The sum of 200 doubloons might have been held by the five brigands in any one of 6,627 different ways.  Alfonso may have held any number from 1 to 11.  If he held 1 doubloon, there are 1,005 different ways of distributing the remainder; if he held 2, there are 985 ways; if 3, there are 977 ways; if 4, there are 903 ways; if 5 doubloons, 832 ways; if 6 doubloons, 704 ways; if 7 doubloons, 570 ways; if 8 doubloons, 388 ways; if 9 doubloons, 200 ways; if 10 doubloons, 60 ways; and if Alfonso held 11 doubloons, the remainder could be distributed in 3 different ways.  More than 11 doubloons he could not possibly have had.  It will scarcely be expected that I shall give all these 6,627 ways at length.  What I propose to do is to enable the reader, if he should feel so disposed, to write out all the answers where Alfonso has one and the same amount.  Let us take the cases where Alfonso has 6 doubloons, and see how we may obtain all the 704 different ways indicated above.  Here are two tables that will serve as keys to all these answers:—­

         Table I. Table II. 
    A = 6.  A = 6. 
    B = n.  B = n. 
    C = (63 — 5n) + m.  C = 1 + m. 
    D = (128 + 4n) — 4m.  D = (376 — 16n) — 4m. 

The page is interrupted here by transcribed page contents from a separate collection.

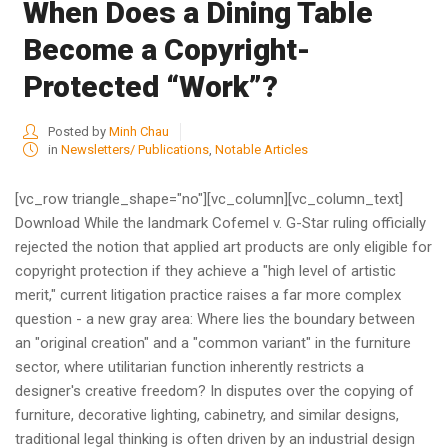
When Does a Dining Table
Become a Copyright-
Protected “Work”?
Posted by
Minh Chau
in
Newsletters/ Publications
,
Notable Articles
[vc_row triangle_shape="no"][vc_column][vc_column_text]
Download While the landmark Cofemel v. G-Star ruling officially
rejected the notion that applied art products are only eligible for
copyright protection if they achieve a "high level of artistic
merit," current litigation practice raises a far more complex
question - a new gray area: Where lies the boundary between
an "original creation" and a "common variant" in the furniture
sector, where utilitarian function inherently restricts a
designer's creative freedom? In disputes over the copying of
furniture, decorative lighting, cabinetry, and similar designs,
traditional legal thinking is often driven by an industrial design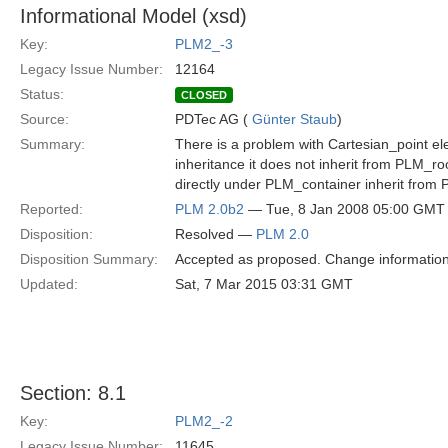
Informational Model (xsd)
Key:
PLM2_-3
Legacy Issue Number:
12164
Status:
CLOSED
Source:
PDTec AG (
Günter Staub
)
Summary:
There is a problem with Cartesian_point ele
inheritance it does not inherit from PLM_roo
directly under PLM_container inherit from
Reported:
PLM 2.0b2
— Tue, 8 Jan 2008 05:00 GMT
Disposition:
Resolved —
PLM 2.0
Disposition Summary:
Accepted as proposed. Change information
Updated:
Sat, 7 Mar 2015 03:31 GMT
Section: 8.1
Key:
PLM2_-2
Legacy Issue Number:
11645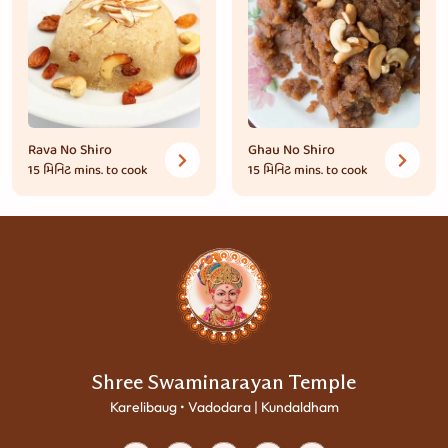
Rava No Shiro
Ghau No Shiro
15 મિનિટ
mins. to cook
15 મિનિટ
mins. to cook
Shree Swaminarayan Temple
Karelibaug • Vadodara | Kundaldham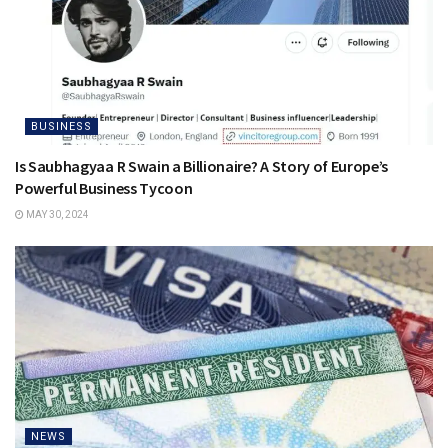
BUSINESS
Is Saubhagyaa R Swain a Billionaire? A Story of Europe’s
Powerful Business Tycoon
MAY 30, 2024
NEWS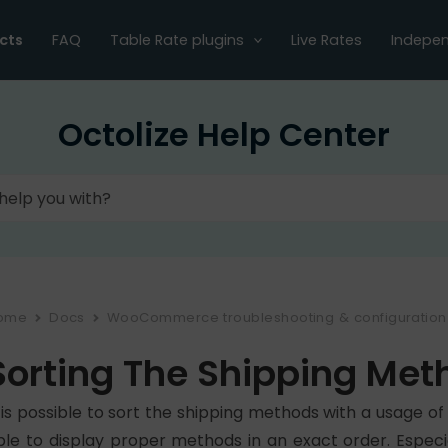
cts
FAQ
Table Rate plugins
Live Rates
Indepen
Octolize Help Center
ome
Docs
WooCommerce troubleshooting & configuration
Sorting The Shipping Met
t is possible to sort the shipping methods with a usage 
ble to display proper methods in an exact order. Especia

    E = 3 + 3m.  E = (15n — 183) + 3m.

In the first table we may substitute for n any whole number from 1 to 12 inclusive, and m may be nought or any whole number from 1 to (31 + n) inclusive.  In the second table n may have the value of any whole number from 13 to 23 inclusive, and m may be nought or any whole number from 1 to (93 — 4n) inclusive.  The first table thus gives (32 + n) answers for every value of n; and the second table gives (94 — 4n) answers for every value of n.  The former, therefore, produces 462 and the latter 242 answers, which together make 704, as already stated.